Why is cable news, CNN, Fox, MSNBC, such a cesspool of idiocracy?

It's not necessarily because the people they get are idiots, because they're not.

In the last couple of of days this has been confirmed by appearances by two people, Jay Rosen, my former colleague at NYU, and Julia Ioffe of the New Republic.

Rosen was on Up with Chris Hayes, moderated that night by Ezra Klein, talking about the purchase of the Washington Post by Jeff Bezos. I tuned in of course, because Jay had been firing on all cylinders lately on his blog with perspective on what the Snowden revelations have taught us about American journalism. I was looking forward to Jay's brilliance to shine through, but I was disappointed. Jay explained later that cable news can't carry complex, interesting ideas. It's the can't part that I don't accept. I understand that it doesn't but I think it can.

Jay did manage to say one important thing, that tech people tend to see things on a longer timescale than journalists do. We tend to be impatient, knowing that our lives are ticking by quickly, and our chance to participate in an intellectual ideafest is waning with every turn of the news cycle. As cable news descends further into mediocrity, to some extent, so goes our chance of having meaningful lives.

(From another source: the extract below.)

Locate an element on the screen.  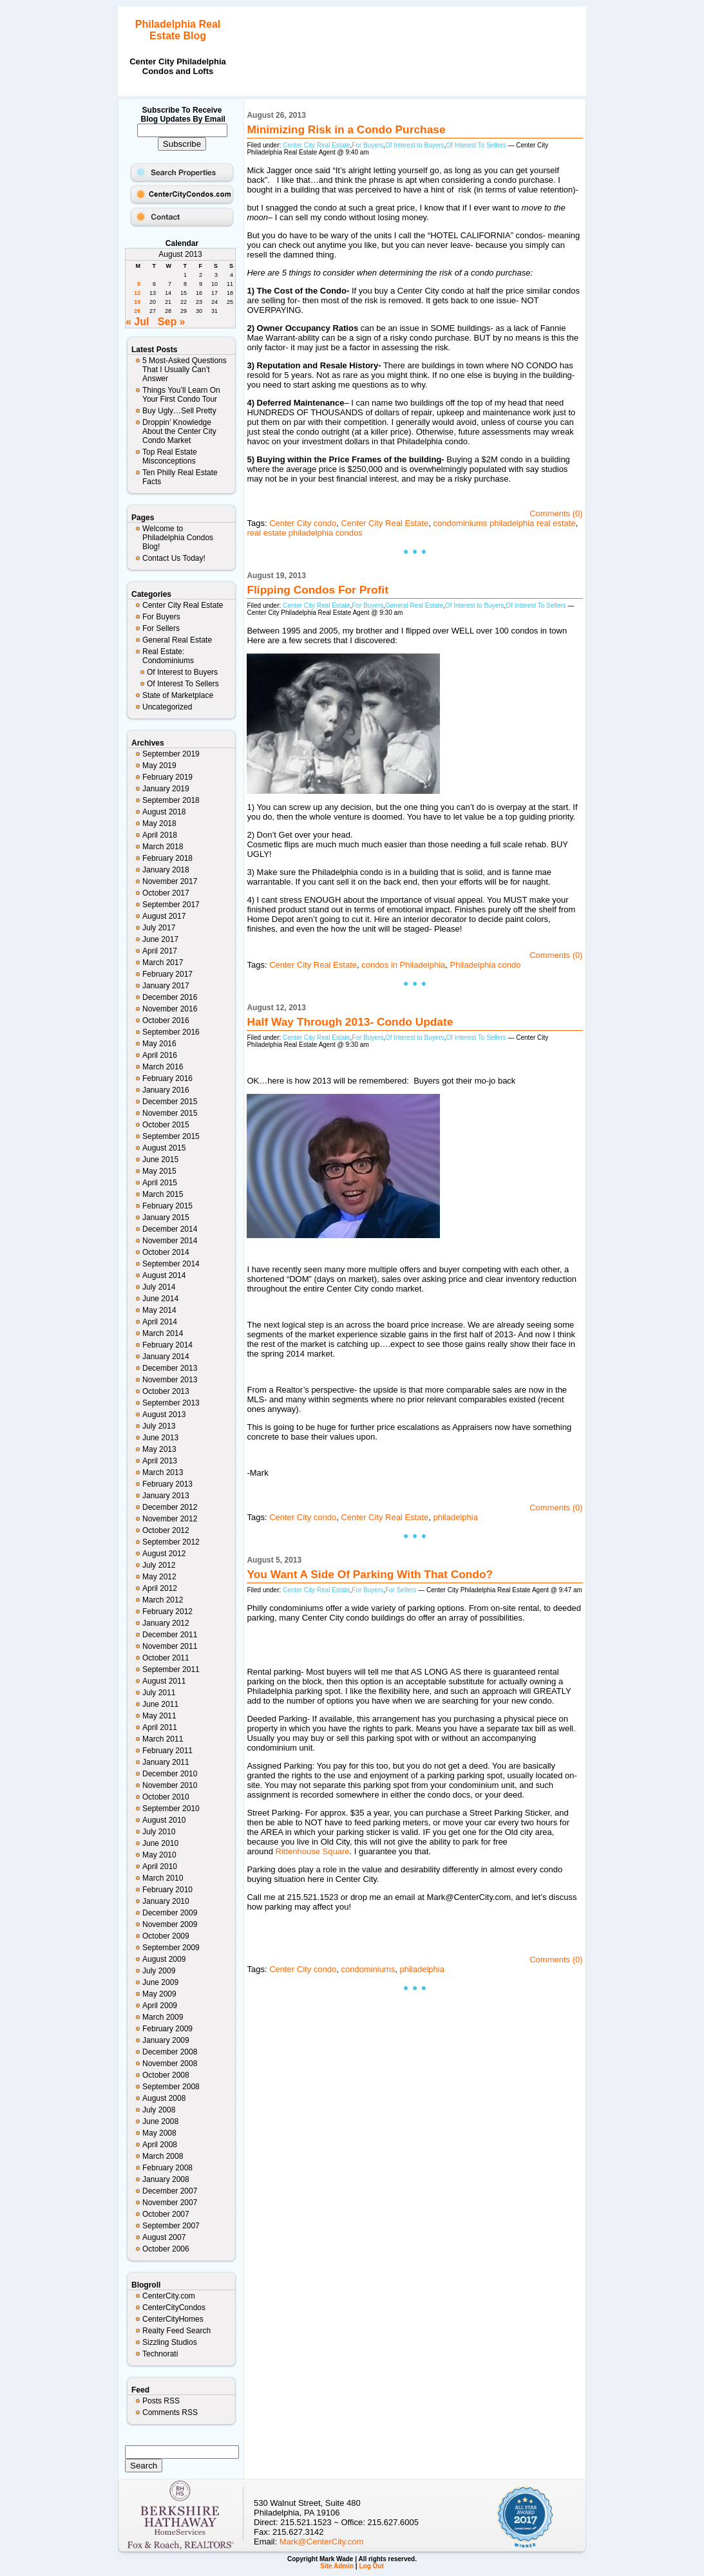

I discovered Ioffe's post on the New Republic through links in my Twitter feed. Ignore the bit at the beginning where she takes cheap shots at Lawrence O'Donnell. It really wasn't necessary to make her point, which was perfectly spelled out in her post, explaining why Putin couldn't have done anything but give Snowden asylum after the US, ineptly, removed all other options. Her post is brilliant! I had an inkling this was true, but I'm nowhere near as informed as she is on US-Russian affairs, but everything she said made sense, and almost none of it got past O'Donnell's loud, pushy and idiotic monolog.

She said, in her post, that he was an angry grandpa who was mansplaining things to her. O'Donnell is an idiot, but I don't think that's because he's a man, or old enough to be anyone's grandpa. Dismissing him that way is the equivalent of dismissing Ioffe as a hot babe who should stay at home and let men run the world. Who cares. In this context it's the ideas that matter. O'Donnell's were clearly worthless. Anyone watching the video can see that. Also, the fault is not even his, it's the format's. We need to get him out of the moderator's chair. Replacing him with a younger man or woman isn't the change that's needed.

At one point I thought Ezra Klein was the change we needed, but I haven't heard his story change after the Snowden revelations, which imho was necessary for me to have any trust in him. He's not old enough to be anyone's grandpa, and he doesn't do a lot of mansplaining, but he's rooted in the corruption exposed by Snowden. He really can't be part of the change we need, until his approach changes accordingly.

So here are two people with something to say, clearly, who were on the air, and we saw nothing but the usual boring bullshit. If we wanted to capture their thinking, we could only get it through their blogs. There's the change, right there. Can we envision a one hour cable news show that could get the information that Rosen and Ioffe can get into a single blog post? Of course! Someone should try it. Let's go.